Lonicera (Honeysuckle)

Oh Honeysuckle, I love your sweet perfume
as it pervades my garden room.
Intoxicated by your smell
I think I’m falling under your spell
.

Oh Lonicera, you smell so sweet,
without you my garden would be incomplete
but you survived the transformation
and stand there proud in jubilation.

Lonicera (Honeysuckle)

We will survive!

I have honeysuckles all over my garden, survivors of the garden revamp. Lonicera periclymenum, the one directly in front of me as I gaze out of my patio doors, used to be climbing over my gazebo which blew down in high winds of 2014.

The gazebo has been moved down to the LHS corner of the garden now, and a new honeysuckle has been planted in a pot below it. That is yet to show any signs of flowering so far this year. However the one which grows out of the corner of the patio, with its roots in a tiny space between the patio slabs and the surrounding wall, has come back with a vengeance this year.

I had to cut her right back almost to the ground in 2014 to remove her tentacles entangled around the legs of the gazebo. She spent most of her time climbing back up a metal pyramid last year after her severe pruning, but did flower eventually. This year for the past month during May and June it has been an almost daily task winding her tentacles around the pyramid, or else trimming them off if there was nowhere for them to go. That has paid off, as she is looking and smelling beautiful now.

I have also another very tiny new honeysuckle making her way up the back of the trellis around the dog run, growing in a pot. No sign of any flowers coming on that one yet though. Then on the other side of the garden there is another one behind my pink Buddleia, which will continue to climb back up the new fence on that side of the garden.

Another survivor, in the wild bit at the LHS of the garden behind the dog run, is just coming into flower low down, but I’m hoping that she will have climbed right up to cover next door’s eyesore Leylandii, as she did before they were cut back level with my fence during the garden revamp by the landscaper.

Further back towards the end of the garden on the RHS there was a different, wilder type of honeysuckle, with tiny flowers (according to my Googling, probably Lonicera japonica). That also managed to survive the revamp and is climbing up the fence and a greengage tree trunk, which is a self set from the mother tree next door, discovered during the revamp which I insisted was left in situ.

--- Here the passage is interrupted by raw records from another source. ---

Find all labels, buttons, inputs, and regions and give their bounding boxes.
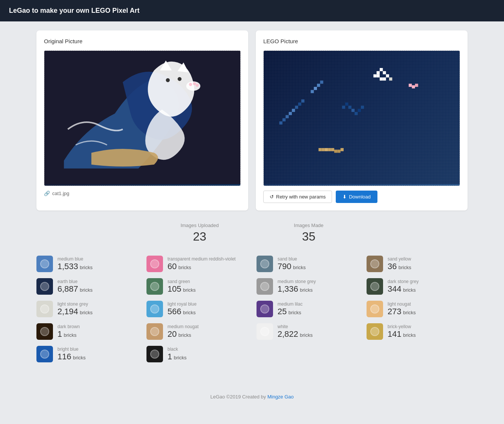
svg-rect-21: [377, 71, 380, 74]
original-svg: [44, 51, 240, 184]
svg-rect-27: [380, 77, 383, 80]
brick-name: transparent medium reddish-violet: [167, 256, 235, 262]
brick-item: dark brown 1 bricks: [36, 323, 137, 340]
brick-item: black 1 bricks: [146, 346, 247, 362]
app-title: LeGao to make your own LEGO Pixel Art: [9, 7, 139, 14]
stat-made: Images Made 35: [294, 223, 324, 244]
svg-point-4: [189, 83, 192, 86]
brick-name: medium stone grey: [278, 279, 316, 284]
brick-count-display: 6,887 bricks: [57, 284, 92, 294]
brick-unit: bricks: [80, 287, 93, 293]
svg-rect-8: [279, 121, 282, 124]
brick-count: 6,887: [57, 284, 78, 294]
brick-unit: bricks: [80, 265, 93, 270]
brick-info: medium blue 1,533 bricks: [57, 256, 92, 271]
brick-info: black 1 bricks: [167, 347, 187, 362]
brick-count-display: 1 bricks: [57, 329, 80, 339]
svg-rect-40: [342, 106, 345, 109]
made-count: 35: [294, 230, 324, 244]
brick-unit: bricks: [403, 287, 416, 293]
svg-rect-18: [317, 84, 320, 87]
brick-name: earth blue: [57, 279, 92, 284]
brick-name: sand yellow: [388, 256, 411, 262]
svg-rect-32: [328, 148, 331, 151]
original-image-container: [44, 50, 241, 186]
svg-rect-10: [285, 115, 288, 118]
svg-rect-43: [352, 109, 355, 112]
svg-rect-45: [358, 109, 361, 112]
brick-info: dark stone grey 344 bricks: [388, 279, 419, 294]
brick-name: medium blue: [57, 256, 92, 262]
brick-unit: bricks: [293, 265, 306, 270]
brick-unit: bricks: [183, 310, 196, 315]
original-image: [44, 51, 240, 186]
author-link[interactable]: Mingze Gao: [267, 394, 294, 400]
brick-swatch: [36, 346, 53, 362]
svg-point-5: [193, 82, 196, 85]
brick-info: light stone grey 2,194 bricks: [57, 301, 92, 316]
svg-rect-29: [318, 148, 321, 151]
svg-point-6: [196, 84, 199, 87]
brick-count: 344: [388, 284, 401, 294]
brick-count-display: 1 bricks: [167, 352, 187, 362]
svg-rect-11: [289, 112, 292, 115]
brick-unit: bricks: [183, 287, 196, 293]
brick-count: 1,533: [57, 262, 78, 271]
brick-unit: bricks: [178, 332, 191, 338]
brick-count-display: 273 bricks: [388, 307, 416, 316]
svg-rect-17: [314, 87, 317, 90]
link-icon: 🔗: [44, 191, 50, 196]
lego-card-actions: ↺ Retry with new params ⬇ Download: [263, 191, 460, 203]
brick-swatch: [146, 346, 163, 362]
app-footer: LeGao ©2019 Created by Mingze Gao: [0, 386, 504, 407]
brick-swatch: [36, 301, 53, 317]
svg-rect-16: [311, 90, 314, 93]
brick-unit: bricks: [178, 265, 191, 270]
brick-item: sand green 105 bricks: [146, 278, 247, 295]
bricks-grid: medium blue 1,533 bricks transparent med…: [36, 256, 468, 362]
svg-rect-36: [341, 148, 344, 151]
brick-info: dark brown 1 bricks: [57, 324, 80, 339]
brick-count-display: 1,336 bricks: [278, 284, 316, 294]
svg-rect-39: [409, 84, 412, 87]
svg-rect-33: [331, 148, 334, 151]
brick-info: transparent medium reddish-violet 60 bri…: [167, 256, 235, 271]
brick-count-display: 60 bricks: [167, 262, 235, 271]
brick-info: sand green 105 bricks: [167, 279, 196, 294]
svg-rect-23: [383, 71, 386, 74]
brick-swatch: [146, 301, 163, 317]
retry-icon: ↺: [270, 194, 274, 200]
brick-info: light royal blue 566 bricks: [167, 301, 196, 316]
brick-info: sand blue 790 bricks: [278, 256, 306, 271]
brick-info: brick-yellow 141 bricks: [388, 324, 416, 339]
brick-item: medium lilac 25 bricks: [257, 301, 358, 317]
download-button[interactable]: ⬇ Download: [336, 191, 377, 203]
made-label: Images Made: [294, 223, 324, 228]
brick-count: 2,822: [278, 329, 298, 339]
svg-rect-46: [361, 106, 364, 109]
brick-swatch: [257, 256, 273, 272]
brick-info: bright blue 116 bricks: [57, 347, 86, 362]
brick-name: medium lilac: [278, 301, 303, 307]
brick-name: medium nougat: [167, 324, 199, 329]
brick-item: transparent medium reddish-violet 60 bri…: [146, 256, 247, 272]
brick-swatch: [367, 301, 383, 317]
svg-rect-44: [355, 112, 358, 115]
svg-point-2: [178, 77, 181, 81]
brick-item: dark stone grey 344 bricks: [367, 278, 468, 295]
brick-count: 566: [167, 307, 181, 316]
retry-button[interactable]: ↺ Retry with new params: [263, 191, 332, 203]
brick-swatch: [36, 278, 53, 295]
svg-rect-9: [282, 118, 285, 121]
lego-picture-title: LEGO Picture: [263, 38, 460, 44]
brick-unit: bricks: [300, 332, 313, 338]
brick-info: medium lilac 25 bricks: [278, 301, 303, 316]
brick-name: light stone grey: [57, 301, 92, 307]
brick-item: white 2,822 bricks: [257, 323, 358, 340]
brick-item: medium stone grey 1,336 bricks: [257, 278, 358, 295]
uploaded-count: 23: [181, 230, 219, 244]
brick-swatch: [367, 323, 383, 340]
brick-swatch: [257, 323, 273, 340]
brick-item: medium blue 1,533 bricks: [36, 256, 137, 272]
brick-unit: bricks: [288, 310, 301, 315]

The smell in my garden in the evening is awesome. As I sit supping my before dinner aperitif I wonder whether it is the alcohol that is intoxicating me, or the aroma. It must be the aroma, because I still feel intoxicated on the days when I sup ginger beer instead of wine!

In 2014 after her pruning almost back to the ground, she managed to be flowering in July and in 2012 before the garden revamp, she was flowering in July and August, in fierce competition with the neighbouring Buddleia, and other huge shrubs around her.

WP_20150811_11_36_48_ProUpdate 12th August 2015

There are still a few flowers on all the Honeysuckles in my garden. Not enough to draw the eye, but they are there. However, the plant on the pyramid on the patio now is covered in orange/red berries where there used to be flowers, which is attractive in its own right. So Honeysuckle lives on through August.